**PROBLEM STATEMENT:** Go through the lines below and copy each one that holds the string "Minh".

**DATA EXTRACTS:**
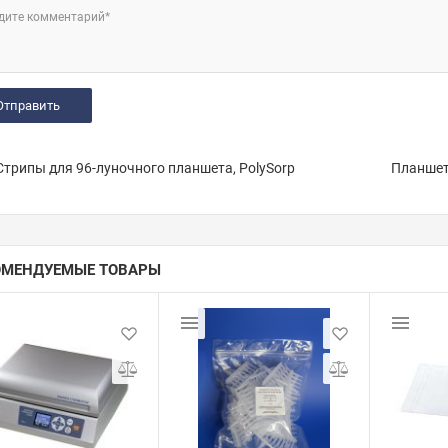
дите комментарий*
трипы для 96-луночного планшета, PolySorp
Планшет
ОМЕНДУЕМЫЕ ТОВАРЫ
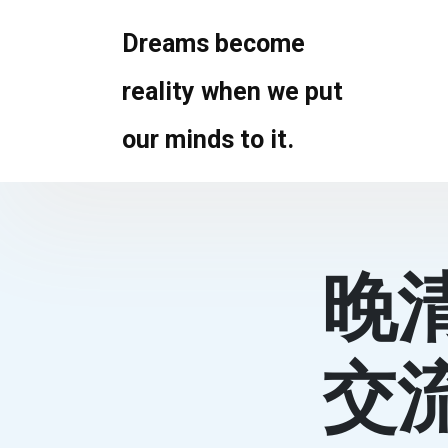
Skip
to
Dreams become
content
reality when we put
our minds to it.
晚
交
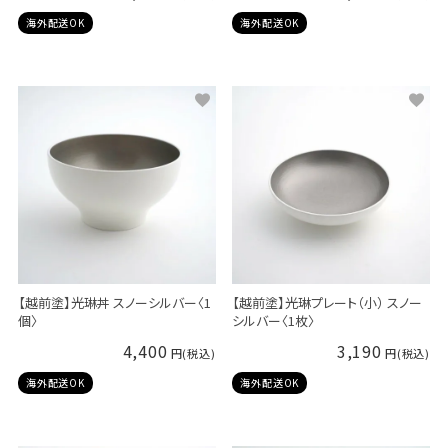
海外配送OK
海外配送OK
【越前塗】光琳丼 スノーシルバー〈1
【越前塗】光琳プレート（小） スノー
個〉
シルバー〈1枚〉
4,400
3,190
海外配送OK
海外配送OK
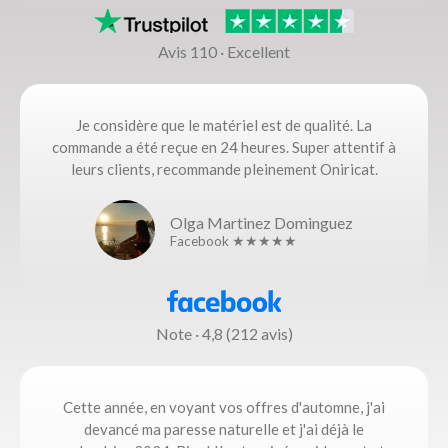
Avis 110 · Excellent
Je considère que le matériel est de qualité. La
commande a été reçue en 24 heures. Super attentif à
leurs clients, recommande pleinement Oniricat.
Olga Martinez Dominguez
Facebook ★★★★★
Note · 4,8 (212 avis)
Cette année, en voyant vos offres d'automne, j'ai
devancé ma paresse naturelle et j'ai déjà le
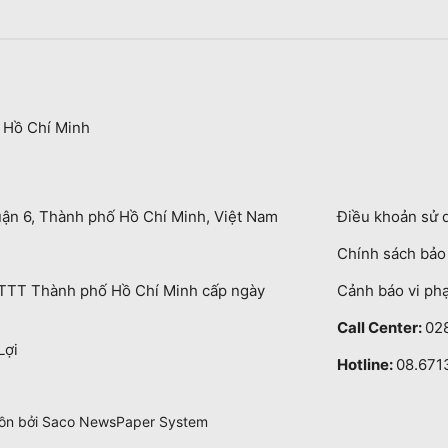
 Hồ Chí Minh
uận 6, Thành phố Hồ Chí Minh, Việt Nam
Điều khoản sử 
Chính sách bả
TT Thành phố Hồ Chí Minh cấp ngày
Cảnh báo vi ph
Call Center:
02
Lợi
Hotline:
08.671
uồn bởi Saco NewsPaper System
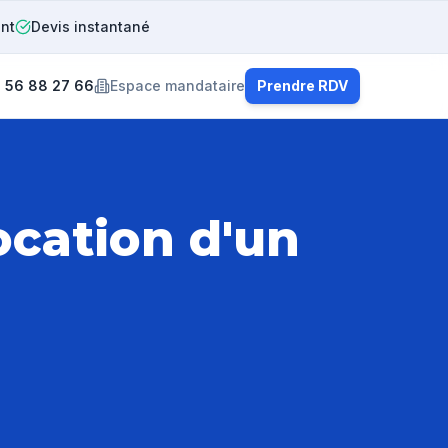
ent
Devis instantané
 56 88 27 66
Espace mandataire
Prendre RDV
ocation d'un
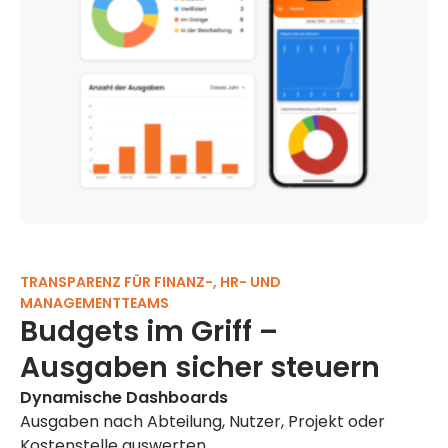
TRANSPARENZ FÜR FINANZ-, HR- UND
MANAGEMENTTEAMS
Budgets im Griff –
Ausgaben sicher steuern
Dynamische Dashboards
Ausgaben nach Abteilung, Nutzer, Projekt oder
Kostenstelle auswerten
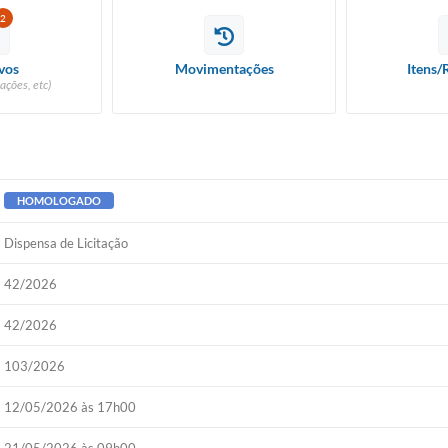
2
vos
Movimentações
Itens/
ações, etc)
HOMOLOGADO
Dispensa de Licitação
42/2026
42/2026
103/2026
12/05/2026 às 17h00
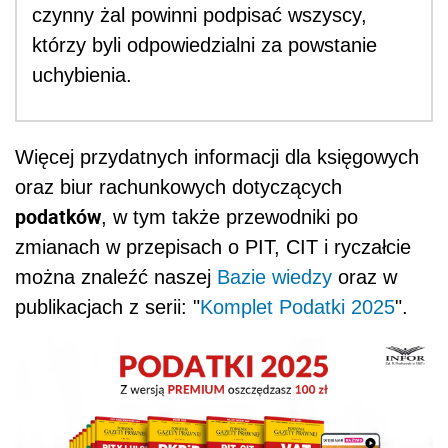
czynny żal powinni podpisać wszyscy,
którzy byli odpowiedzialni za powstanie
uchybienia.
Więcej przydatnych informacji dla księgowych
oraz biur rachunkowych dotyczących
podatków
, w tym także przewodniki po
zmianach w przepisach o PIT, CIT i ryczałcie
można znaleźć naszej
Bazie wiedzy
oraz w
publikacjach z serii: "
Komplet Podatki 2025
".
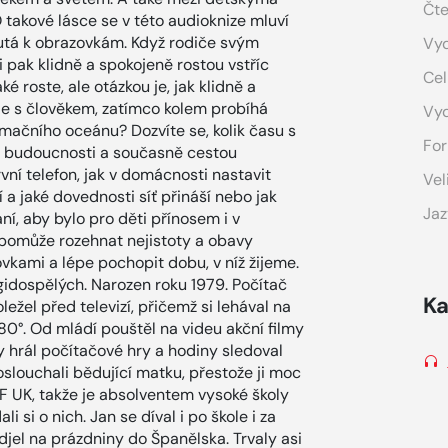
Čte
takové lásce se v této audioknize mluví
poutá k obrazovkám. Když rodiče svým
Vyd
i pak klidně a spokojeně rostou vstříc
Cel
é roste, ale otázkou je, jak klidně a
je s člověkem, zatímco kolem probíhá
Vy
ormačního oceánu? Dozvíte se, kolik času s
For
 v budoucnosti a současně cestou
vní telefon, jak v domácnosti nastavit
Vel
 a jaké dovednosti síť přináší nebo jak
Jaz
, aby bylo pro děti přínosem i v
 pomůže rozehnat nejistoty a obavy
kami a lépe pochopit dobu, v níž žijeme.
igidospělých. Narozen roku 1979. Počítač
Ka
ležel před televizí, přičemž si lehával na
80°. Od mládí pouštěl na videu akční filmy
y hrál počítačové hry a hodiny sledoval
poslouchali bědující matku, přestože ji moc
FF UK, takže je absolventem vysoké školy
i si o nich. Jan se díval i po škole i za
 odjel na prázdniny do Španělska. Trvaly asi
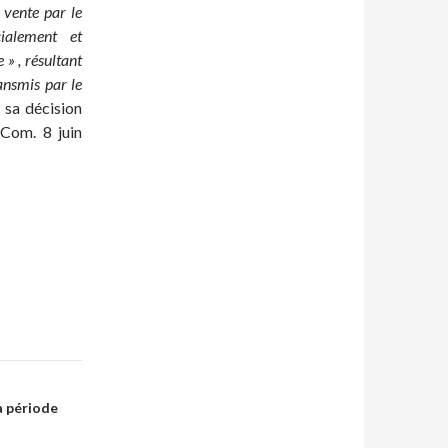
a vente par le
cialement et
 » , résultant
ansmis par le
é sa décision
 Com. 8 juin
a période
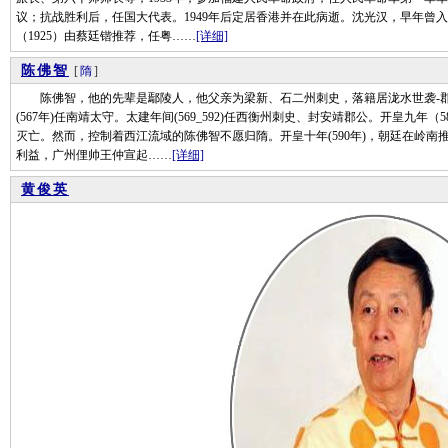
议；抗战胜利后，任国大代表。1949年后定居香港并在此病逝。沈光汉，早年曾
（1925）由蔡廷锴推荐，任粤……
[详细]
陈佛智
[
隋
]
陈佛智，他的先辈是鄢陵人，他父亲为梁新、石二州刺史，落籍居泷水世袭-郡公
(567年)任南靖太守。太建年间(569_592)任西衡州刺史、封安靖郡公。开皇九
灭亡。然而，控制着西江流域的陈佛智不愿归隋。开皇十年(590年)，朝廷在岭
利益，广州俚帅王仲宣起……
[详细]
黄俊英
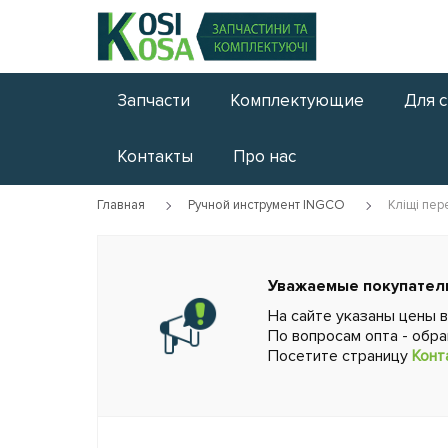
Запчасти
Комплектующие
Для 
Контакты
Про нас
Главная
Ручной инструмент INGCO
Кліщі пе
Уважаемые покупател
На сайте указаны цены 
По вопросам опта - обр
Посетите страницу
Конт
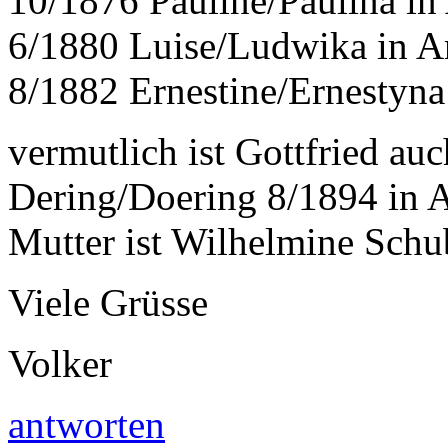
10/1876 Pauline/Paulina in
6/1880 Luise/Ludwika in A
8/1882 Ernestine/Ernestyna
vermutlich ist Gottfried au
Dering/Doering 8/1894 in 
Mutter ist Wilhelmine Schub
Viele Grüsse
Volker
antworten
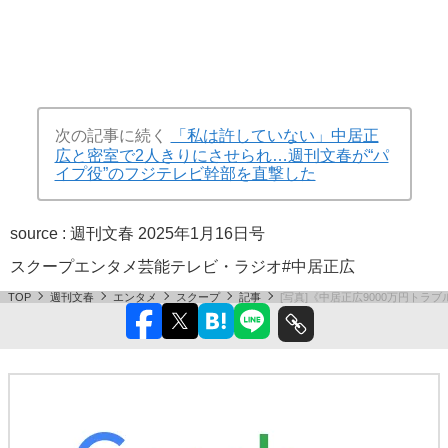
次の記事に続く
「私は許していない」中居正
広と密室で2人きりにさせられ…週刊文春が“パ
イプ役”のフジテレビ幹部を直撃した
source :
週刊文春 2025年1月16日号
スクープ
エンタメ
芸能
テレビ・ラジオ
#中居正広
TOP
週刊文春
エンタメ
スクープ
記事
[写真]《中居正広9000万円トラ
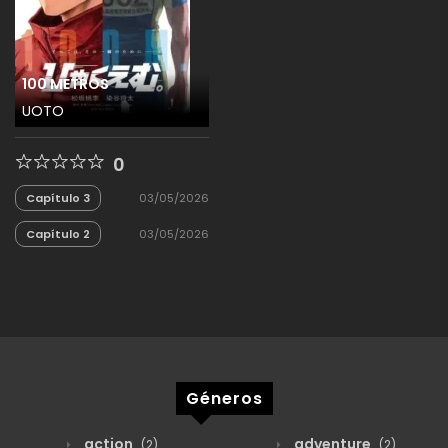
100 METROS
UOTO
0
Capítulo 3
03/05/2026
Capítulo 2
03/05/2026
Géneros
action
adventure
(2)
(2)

**TASK SOLUTION:**
 Hồ Chí Minh
uận 6, Thành phố Hồ Chí Minh, Việt Nam
TT Thành phố Hồ Chí Minh cấp ngày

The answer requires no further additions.